I’m going to make a square matrix, and I’m going to put 1 through 7 evenly, and then I’m going to use rand5 only to generate coordinates, is that right? Let’s see if the following two constraints are met: 1. Generate the seven numbers 1-7. 2.1-7 have equal probability of occurrence

The first condition, of course, is satisfied. The second condition, the numbers 1-7, each of the probability of the occurrence is 3/25, although the matrix has 0 as a purely filling number (0 or 10, it doesn’t matter), but does not interfere with the 1-7 occurrence of the equal probability constraint.

But this way of writing it is too ugly, and it takes up extra space, but another way to do it, actually, the square matrix method, converted to a simpler code, should be

int rand7() { int i; do{ i = 5 * (rand5() - 1) + rand5(); }while(I > 21);}while(I > 21); Return I %7 + 1; return I %7 + 1; // Map [1,21] to [1,7]}

In fact, this question is an introduction to the algorithm in a question, but also the Internet companies of the eight-part algorithm, is a general template.

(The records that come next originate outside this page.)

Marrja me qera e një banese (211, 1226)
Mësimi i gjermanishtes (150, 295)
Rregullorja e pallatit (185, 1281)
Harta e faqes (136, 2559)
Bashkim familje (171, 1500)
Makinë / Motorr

The 5 and 7 above can be replaced by any a or b that satisfies (a<b).

That is, if you are given RANDA, you can easily construct Randb in the following way, generating random numbers from 1 to B.

Randb = a * (Randa – 1) + Randa

If I have Rand7, what if I want to form Rand5? It’s very simple, if you take out the 6 and the 7, you’re going to get rand5, which means when it’s more random than 5, it’s going to random again, until it’s less than or equal to 5.

int rand5(){
    Rint result = rand7()+1;
    while (result > 5){
        result = rand7()+1;
    }
    return result;

}

Simple, but the right thing to do. In fact, it is the same idea as the above mentioned RAND5 to generate RAND7, first use RAND5 to enlarge the range, and then exclude the exceeded range, so that the range is a multiple of 7.